CF2180C XOR-factorization

Ostad thinks that the usual way of factoring numbers is too mathematical, so he invented a new notion called XOR-factorization, which is more computer-science-like. For a given integer $n$, a sequence of integers $a_1, a_2, \ldots, a_k$ with $0 \le a_i \le n$ for all $i$ is called a XOR-factorization of $n$ if and only if $$ a_1 \oplus a_2 \oplus \cdots \oplus a_k = n, $$ where $\oplus$ denotes the [bitwise XOR operation](https://en.wikipedia.org/wiki/Bitwise_operation#XOR). You are given integers $n$ and $k$. Find a XOR-factorization $a_1, a_2, \ldots, a_k$ of $n$ that maximizes the sum $a_1 + a_2 + \cdots + a_k$. It can be proven that under the problem conditions, a XOR-factorization always exists.

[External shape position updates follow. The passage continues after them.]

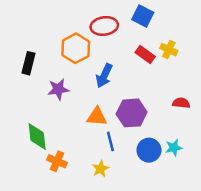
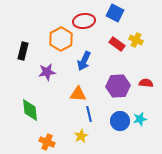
purple hexagon: (132, 113) -> (118, 86), moved
orange cross: (57, 161) -> (47, 142), moved

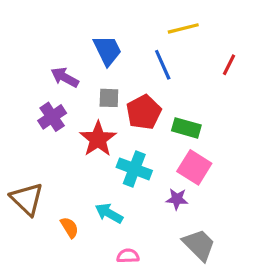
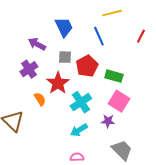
cyan cross: (134, 169) -> (81, 102), turned 35
cyan arrow: (109, 213) -> (79, 130), moved, turned -60
orange semicircle: (69, 227) -> (40, 99), moved

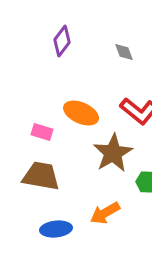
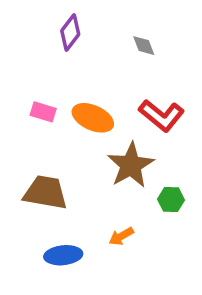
pink rectangle: (42, 132) -> (43, 112), moved
orange arrow: (105, 213) -> (121, 236), size x0.7

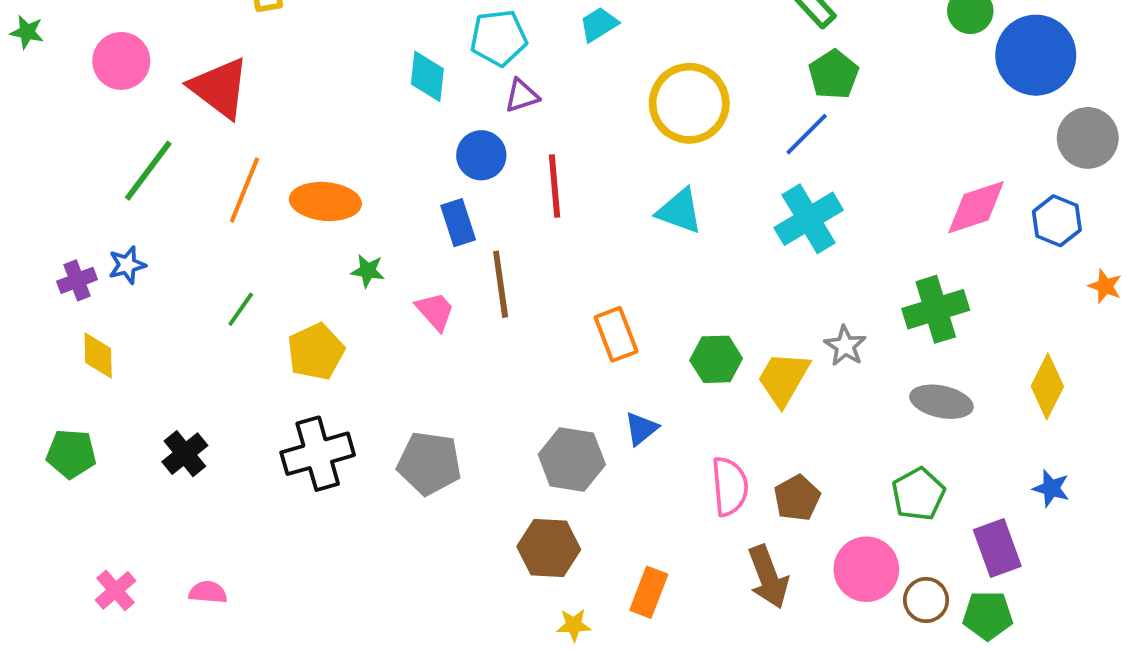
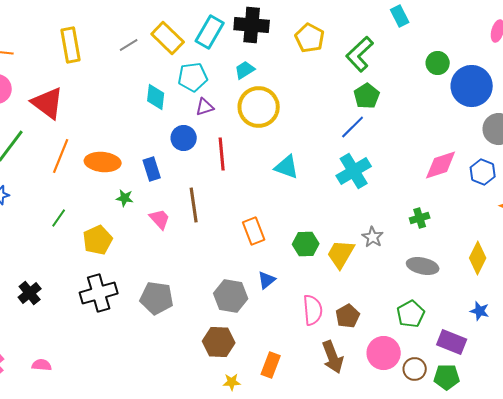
yellow circle: (689, 103) -> (259, 107), moved
blue rectangle: (458, 223) -> (152, 169), moved
green cross: (936, 309) -> (420, 218), size x0.6
purple rectangle: (997, 548) -> (452, 342), turned -48

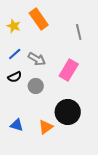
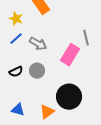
yellow star: (14, 26) -> (16, 19), moved
gray line: (79, 32) -> (86, 38), moved
black semicircle: (15, 77) -> (16, 72), moved

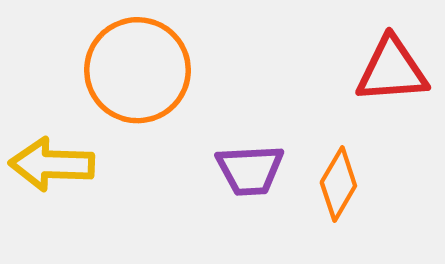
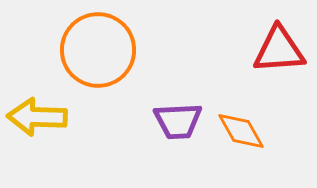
orange diamond: (338, 184) -> (241, 131), turned -60

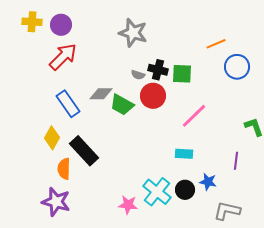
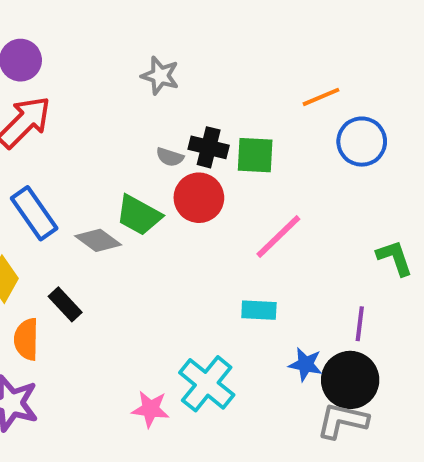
gray star: (133, 33) -> (160, 76), size x0.7
gray diamond: (101, 94) -> (98, 240), moved, turned 35
black rectangle: (84, 151) -> (65, 304), size x0.6
black circle: (185, 190) -> (350, 380), moved, size x1.5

Each test contains multiple test cases. The first line contains the number of test cases $t$ ($1 \le t \le 10^4$). The description of the test cases follows. Each of the next $t$ lines contains two integers $n$ and $k$ ($1 \le n \le 10^9$, $1 \le k \le 10^5$). It is guaranteed that the sum of $k$ over all test cases does not exceed $10^5$.

For each test case, output $k$ integers $a_1, a_2, \ldots, a_k$ such that $0 \le a_i \le n$. We can show that an answer always exists. If there are multiple valid answers, you may print any of them in any order.

In the first test case, we can factor $5$ as $1 \oplus 4 \oplus 5 \oplus 5$ with a sum of $15$, and it can be shown that no other XOR-factorization has a higher sum. In the second test case, we can factor $4$ as $4 \oplus 4 \oplus 4$ with a sum of $12$, which is trivially the maximum possible.